Stored data entries
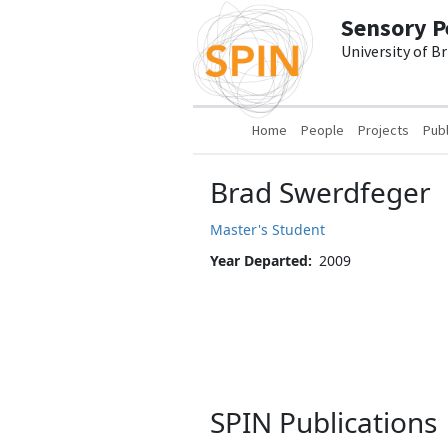
Skip to main content
Sensory P
University of B
Main navigation
Home
People
Projects
Publ
Brad Swerdfeger
Master's Student
Year Departed
2009
SPIN Publications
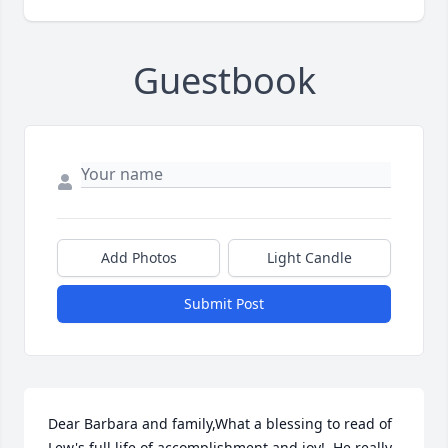
Guestbook
Add Photos
Light Candle
Submit Post
Dear Barbara and family,What a blessing to read of 
Lew's full life of accomplishment and joy!  He really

### PROBLEM TO SOLVE
Exactly as written, give the entries above again, with no images.

### YOUR SOLUTION
Skip to main content
Sensory P
University of B
Main navigation
Home
People
Projects
Publ
Brad Swerdfeger
Master's Student
Year Departed
2009
SPIN Publications
Guestbook
Add Photos
Light Candle
Submit Post
Dear Barbara and family,What a blessing to read of 
Lew's full life of accomplishment and joy!  He really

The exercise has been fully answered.